The solution you offered by calculating the inverse (1/x) of ln(10) and multiplying would of course work too.

However, an interesting, but also annoying point about the entry points of HP41 MCODE routines is that one cannot simply figure out where the operands have to be put in. For example, the 1/x function
(->188E, [ON/X13]) wants its argument in CPU register B, for the multiplication (->184F, [MP1_10]) these are A and C, and for divide (->106F, [DIVIDE] or [/]) the dividend is in A and the divisor is in N. Then you have to consider where the result will be delivered. Sometimes directly into the stack (this is the case with [DIVIDE]), but also into C only from where you have to do an additional step to write it into the stack.

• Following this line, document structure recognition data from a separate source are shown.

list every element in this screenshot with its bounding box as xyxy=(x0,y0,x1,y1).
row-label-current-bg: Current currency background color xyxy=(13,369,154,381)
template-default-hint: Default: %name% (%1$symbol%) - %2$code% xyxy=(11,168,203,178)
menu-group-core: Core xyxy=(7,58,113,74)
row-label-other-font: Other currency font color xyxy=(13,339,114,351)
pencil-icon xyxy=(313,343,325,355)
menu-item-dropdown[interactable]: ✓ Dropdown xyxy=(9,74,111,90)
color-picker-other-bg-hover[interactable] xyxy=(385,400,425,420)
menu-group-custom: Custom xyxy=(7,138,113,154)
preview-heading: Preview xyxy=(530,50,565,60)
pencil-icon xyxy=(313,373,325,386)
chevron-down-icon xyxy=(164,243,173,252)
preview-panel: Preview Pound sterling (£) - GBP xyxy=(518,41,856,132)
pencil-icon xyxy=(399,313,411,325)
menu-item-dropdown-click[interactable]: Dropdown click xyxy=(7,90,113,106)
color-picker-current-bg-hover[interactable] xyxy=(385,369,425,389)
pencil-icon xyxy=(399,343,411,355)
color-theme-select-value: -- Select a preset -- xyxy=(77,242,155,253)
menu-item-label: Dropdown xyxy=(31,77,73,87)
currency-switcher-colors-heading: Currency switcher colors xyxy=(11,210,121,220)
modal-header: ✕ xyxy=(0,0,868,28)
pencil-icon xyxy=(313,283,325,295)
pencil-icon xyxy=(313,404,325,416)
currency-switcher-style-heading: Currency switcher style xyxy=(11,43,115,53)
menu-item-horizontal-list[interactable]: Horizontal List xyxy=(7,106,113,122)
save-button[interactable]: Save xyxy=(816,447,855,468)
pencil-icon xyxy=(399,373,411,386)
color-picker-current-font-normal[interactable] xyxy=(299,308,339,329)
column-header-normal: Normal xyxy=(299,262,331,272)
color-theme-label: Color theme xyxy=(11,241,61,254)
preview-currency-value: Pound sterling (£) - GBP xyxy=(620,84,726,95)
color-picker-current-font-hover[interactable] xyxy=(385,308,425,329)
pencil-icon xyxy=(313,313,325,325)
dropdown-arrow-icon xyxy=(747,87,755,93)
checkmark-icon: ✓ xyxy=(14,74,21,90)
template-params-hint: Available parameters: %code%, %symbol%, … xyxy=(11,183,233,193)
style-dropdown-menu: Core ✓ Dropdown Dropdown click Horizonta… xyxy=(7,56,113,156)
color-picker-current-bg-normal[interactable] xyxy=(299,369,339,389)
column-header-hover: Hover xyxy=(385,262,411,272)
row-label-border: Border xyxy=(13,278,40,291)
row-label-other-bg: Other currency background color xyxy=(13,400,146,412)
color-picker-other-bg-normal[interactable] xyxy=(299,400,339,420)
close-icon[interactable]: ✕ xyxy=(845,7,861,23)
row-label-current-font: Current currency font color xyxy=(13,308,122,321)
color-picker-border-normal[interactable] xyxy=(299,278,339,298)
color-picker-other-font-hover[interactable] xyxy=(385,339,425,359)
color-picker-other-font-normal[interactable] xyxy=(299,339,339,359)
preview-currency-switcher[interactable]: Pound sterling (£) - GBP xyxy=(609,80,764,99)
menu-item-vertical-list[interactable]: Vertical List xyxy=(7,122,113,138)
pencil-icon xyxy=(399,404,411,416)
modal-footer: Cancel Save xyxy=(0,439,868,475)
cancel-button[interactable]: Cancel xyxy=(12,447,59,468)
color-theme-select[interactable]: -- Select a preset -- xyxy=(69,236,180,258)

This is not very straightforward, and I wish there would be documentation about this. Also, the preparation of the registers before feeding a function costs a lot of code, so that one has to consider about using an HP41 routine or if it would result in less code designing your own routine.

I will put this contribution with a few extensions into the articles section, as you suggested.

Believe me, I'm quite far from being a MCODE guru - not an appropriate term, I can hardly read 50% of the OS code without stumbling!

W.r.t. the input/output conventions for the MATH routines, I think reading the 13-digit writeup I did some time ago will help - available at TOS.

The first distinction is whether you're using 10-digit or 13-digit forms, then it all falls logically.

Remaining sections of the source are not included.